As we’ve said: We have big problems, compounded by the Trump administration’s plutocratic reverse-Robin Hood health care and tax policies. It seems stupid to say that a governor with 70+% approval ratings might be in trouble, but the current “we’re working on that” may not be a compelling message in 2018. Things change.
As Vennochi implies: This state really needs an inclusive model of economic life. We’re playing brilliantly to some strengths, while others are crumbling; and fortunes are changing largely along increasingly bright class lines. How we make a high quality of life accessible to all is our challenge.
hesterprynne says
I think his vision is — let somebody else do it.
Some of those somebody’s being the Raise Up Massachusetts Coalition, which gathered the signatures to get the Fair Share Tax on the ballot next November (pending a second favorable vote by the Legislature), and the Massachusetts Senate, which recently presented a multi-year early education proposal costing $1 billion or more that serves as a policy draft to nudge voters toward approving the tax increase.
http://raiseupma.org/campaigns/fair-share-amendment/
http://www.masslive.com/politics/index.ssf/2017/05/massachusetts_senate_lays_out.html
jconway says
Yep-this is why I think that ballot question is the most important tool we have for 2018. Legislature and Governor are both timid (Senate excepted) and this gives them the cover they need to raise revenues. Enlisting Summers as a supporter is an out of the box move Raise Up should consider. Jeff Imelt as well.
jconway says
Also Setti Warren and Bob Massie picked just about the worst week they could to launch their campaigns for Governor.
Christopher says
What makes you say that – drowned out by the DC news?
petr says
Indeed, things do change. And people, too. I was struck by the picture the Globe used to accompany the Vennochi piece. I was so struck I did a pair of google searches: “Charlie Baker 2014′ and ‘Charlie Baker 2017’ and the difference is stark: Charlie Baker has aged dramatically; gone is the youthful, almost carefree, look to be replaced by a decidedly more aged intensity. The hair has gone from a vibrant sandy with a hint of grey, to a lank grey with a hint of sandy. The eyes don’t have that attachment to his smile he used to great affect in the election. Charlie Baker circa 2017, it is evident, is a man under great stress.

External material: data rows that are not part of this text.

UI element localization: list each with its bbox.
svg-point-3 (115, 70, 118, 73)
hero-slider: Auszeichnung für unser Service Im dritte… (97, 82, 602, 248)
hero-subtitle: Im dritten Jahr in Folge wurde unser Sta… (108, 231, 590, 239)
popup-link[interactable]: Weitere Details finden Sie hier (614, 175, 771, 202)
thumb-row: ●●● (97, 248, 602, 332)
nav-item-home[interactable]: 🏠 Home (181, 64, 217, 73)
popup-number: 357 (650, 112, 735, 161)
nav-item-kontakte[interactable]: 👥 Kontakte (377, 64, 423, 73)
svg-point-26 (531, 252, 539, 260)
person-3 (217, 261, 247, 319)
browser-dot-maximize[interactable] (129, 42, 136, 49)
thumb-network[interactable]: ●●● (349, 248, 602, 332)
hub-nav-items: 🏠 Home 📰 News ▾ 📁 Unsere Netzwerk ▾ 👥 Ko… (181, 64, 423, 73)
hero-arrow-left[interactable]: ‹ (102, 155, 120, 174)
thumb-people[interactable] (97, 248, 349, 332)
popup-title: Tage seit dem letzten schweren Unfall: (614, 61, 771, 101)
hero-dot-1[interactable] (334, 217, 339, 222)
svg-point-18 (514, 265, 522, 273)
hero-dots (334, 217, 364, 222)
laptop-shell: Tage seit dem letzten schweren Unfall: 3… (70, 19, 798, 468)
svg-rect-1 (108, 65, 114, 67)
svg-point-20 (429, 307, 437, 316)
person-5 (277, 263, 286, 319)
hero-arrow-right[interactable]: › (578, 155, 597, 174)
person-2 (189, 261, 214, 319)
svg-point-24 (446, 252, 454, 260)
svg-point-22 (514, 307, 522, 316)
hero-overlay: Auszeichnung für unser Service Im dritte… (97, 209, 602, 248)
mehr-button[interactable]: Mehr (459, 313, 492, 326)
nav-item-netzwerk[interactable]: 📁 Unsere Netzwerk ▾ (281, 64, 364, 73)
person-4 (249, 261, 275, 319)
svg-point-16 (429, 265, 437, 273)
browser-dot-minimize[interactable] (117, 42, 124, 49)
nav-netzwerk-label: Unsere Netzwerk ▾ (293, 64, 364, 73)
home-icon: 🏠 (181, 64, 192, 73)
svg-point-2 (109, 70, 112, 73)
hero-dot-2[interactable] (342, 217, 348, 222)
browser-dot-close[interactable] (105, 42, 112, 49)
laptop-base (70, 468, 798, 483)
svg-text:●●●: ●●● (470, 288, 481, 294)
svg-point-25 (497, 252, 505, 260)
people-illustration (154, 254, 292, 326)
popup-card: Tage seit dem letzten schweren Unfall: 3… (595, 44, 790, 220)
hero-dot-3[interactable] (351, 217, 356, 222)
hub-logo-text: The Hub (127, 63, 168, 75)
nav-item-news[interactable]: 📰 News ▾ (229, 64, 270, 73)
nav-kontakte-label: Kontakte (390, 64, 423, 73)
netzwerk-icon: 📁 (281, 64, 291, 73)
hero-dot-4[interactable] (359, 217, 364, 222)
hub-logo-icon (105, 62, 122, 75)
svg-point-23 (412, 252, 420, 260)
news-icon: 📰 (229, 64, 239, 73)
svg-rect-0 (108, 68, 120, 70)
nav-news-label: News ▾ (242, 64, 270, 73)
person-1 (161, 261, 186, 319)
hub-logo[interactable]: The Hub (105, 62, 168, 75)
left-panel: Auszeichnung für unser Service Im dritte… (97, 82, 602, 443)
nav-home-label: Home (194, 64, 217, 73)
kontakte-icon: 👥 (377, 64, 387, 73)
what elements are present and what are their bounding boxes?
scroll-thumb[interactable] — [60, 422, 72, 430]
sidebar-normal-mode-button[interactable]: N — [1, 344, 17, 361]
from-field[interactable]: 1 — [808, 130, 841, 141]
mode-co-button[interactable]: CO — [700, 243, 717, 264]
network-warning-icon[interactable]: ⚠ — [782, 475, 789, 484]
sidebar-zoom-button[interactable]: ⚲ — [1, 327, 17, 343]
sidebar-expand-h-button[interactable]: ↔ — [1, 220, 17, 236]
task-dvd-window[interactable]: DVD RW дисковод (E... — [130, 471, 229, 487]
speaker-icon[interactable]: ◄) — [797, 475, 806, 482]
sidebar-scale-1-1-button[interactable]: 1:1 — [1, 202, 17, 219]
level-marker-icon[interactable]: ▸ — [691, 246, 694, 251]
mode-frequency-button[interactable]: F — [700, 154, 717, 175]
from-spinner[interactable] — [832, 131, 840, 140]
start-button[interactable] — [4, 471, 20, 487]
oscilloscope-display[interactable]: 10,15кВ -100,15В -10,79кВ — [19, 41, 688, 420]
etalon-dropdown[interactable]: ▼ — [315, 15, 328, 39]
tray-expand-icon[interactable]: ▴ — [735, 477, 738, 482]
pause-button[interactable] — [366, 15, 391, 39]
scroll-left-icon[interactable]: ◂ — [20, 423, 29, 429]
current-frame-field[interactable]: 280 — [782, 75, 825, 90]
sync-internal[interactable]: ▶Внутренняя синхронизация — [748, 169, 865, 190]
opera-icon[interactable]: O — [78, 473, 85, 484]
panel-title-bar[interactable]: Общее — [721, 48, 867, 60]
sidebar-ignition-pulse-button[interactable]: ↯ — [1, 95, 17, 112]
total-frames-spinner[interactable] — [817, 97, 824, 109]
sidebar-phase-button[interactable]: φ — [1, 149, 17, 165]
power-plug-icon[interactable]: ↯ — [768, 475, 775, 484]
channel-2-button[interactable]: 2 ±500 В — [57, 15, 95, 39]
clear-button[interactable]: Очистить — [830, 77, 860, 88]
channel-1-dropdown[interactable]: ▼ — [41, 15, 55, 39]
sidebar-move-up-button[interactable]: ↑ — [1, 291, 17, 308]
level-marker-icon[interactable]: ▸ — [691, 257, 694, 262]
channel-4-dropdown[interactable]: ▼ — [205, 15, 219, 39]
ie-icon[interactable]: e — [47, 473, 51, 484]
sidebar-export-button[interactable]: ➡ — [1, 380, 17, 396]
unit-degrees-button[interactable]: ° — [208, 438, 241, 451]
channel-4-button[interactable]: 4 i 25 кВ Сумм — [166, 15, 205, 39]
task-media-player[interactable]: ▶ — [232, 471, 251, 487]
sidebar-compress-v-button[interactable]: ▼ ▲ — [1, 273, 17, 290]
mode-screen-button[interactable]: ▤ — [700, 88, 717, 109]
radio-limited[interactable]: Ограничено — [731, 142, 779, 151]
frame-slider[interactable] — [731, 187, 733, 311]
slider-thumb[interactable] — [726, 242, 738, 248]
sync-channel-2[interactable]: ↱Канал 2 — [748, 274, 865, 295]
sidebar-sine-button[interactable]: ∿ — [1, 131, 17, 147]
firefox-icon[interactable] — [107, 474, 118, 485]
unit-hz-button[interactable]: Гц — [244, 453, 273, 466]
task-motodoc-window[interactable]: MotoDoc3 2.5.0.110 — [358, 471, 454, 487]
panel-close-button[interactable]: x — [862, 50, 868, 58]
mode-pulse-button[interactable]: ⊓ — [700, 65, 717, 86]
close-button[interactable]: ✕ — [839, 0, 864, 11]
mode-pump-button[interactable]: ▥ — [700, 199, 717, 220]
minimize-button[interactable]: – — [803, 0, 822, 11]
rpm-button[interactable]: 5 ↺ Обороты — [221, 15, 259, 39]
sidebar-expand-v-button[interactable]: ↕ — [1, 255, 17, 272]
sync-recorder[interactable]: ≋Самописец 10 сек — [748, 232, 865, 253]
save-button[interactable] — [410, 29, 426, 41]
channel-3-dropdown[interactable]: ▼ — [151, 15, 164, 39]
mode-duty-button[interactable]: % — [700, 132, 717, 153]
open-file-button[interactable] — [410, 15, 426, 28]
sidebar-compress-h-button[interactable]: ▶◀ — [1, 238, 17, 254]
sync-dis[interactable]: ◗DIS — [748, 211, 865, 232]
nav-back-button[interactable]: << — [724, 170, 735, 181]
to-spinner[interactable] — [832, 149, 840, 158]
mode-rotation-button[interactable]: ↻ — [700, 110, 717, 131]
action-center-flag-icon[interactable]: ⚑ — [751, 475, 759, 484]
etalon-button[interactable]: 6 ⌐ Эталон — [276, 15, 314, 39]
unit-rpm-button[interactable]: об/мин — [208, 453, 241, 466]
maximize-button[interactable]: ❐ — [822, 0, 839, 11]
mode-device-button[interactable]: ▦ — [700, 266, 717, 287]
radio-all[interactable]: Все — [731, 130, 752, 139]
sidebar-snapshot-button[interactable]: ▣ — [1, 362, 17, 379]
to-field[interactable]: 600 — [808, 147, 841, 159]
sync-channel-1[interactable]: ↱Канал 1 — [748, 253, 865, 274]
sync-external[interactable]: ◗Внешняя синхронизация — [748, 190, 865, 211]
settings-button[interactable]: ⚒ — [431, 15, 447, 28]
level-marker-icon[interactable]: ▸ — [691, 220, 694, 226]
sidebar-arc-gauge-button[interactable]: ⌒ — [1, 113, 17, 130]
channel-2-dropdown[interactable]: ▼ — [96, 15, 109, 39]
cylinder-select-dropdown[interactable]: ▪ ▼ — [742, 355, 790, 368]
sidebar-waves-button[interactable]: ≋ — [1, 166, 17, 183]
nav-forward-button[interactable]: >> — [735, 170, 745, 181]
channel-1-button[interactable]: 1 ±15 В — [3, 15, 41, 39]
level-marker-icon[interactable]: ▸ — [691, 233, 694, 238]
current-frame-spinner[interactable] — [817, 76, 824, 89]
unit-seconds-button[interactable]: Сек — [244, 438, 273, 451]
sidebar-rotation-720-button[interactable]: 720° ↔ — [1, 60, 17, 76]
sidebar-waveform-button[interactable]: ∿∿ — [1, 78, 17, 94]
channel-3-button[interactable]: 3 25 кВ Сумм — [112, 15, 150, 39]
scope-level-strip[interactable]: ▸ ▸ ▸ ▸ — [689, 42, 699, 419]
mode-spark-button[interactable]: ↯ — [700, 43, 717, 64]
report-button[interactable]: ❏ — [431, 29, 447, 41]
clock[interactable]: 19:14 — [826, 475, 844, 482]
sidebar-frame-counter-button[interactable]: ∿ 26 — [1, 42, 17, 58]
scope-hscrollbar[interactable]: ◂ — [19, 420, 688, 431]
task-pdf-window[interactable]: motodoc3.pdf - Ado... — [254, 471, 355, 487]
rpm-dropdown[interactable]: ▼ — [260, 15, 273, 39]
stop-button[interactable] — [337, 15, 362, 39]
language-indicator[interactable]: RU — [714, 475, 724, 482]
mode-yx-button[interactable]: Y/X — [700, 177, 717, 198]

But here’s the striking thing: what stress has he been under to affect so dramatic a change? He’s done nothing but punt issues down the road. Where’s the stress in that? Neither Romney nor Patrick, both of whom achieved actual policy in their first three years, were not as ravaged by the job as is Baker,
I wonder if the stress is self-generated? I’ve always known, since Phil Gramm and Newt Gingrich in the mid-90’s, through to George Bush, Dick Cheney and Mitt Romney, and Paul Ryan and Mitch McConnell that Republicans were mean-spirited and vicious people who attached themselves to a mean-spirited and vicious ideology. Trump is the undiluted essence of mean-spirited and vicious and so, in that respect, he is the beaux-ideal (sic) of the GOP.
I’ve always suspected that Charlie Baker was, essentially, a nice guy, perhaps even a caring and sensitive guy. Certainly, he’s well outside the mold of procrustean scold which typifies the modern GOP. And now I wonder if this essential charity is at war with the mean-spirited and vicious ideology of his party. Maybe — because he lacks the character to face that about himself — that’s what’s tearing him apart from the inside…? Maybe he’s punting issues down the road because he doesn’t want to fulfill the diktat of his ideology but can’t summon the strength to fight for a policy or polity that is caring and helpful?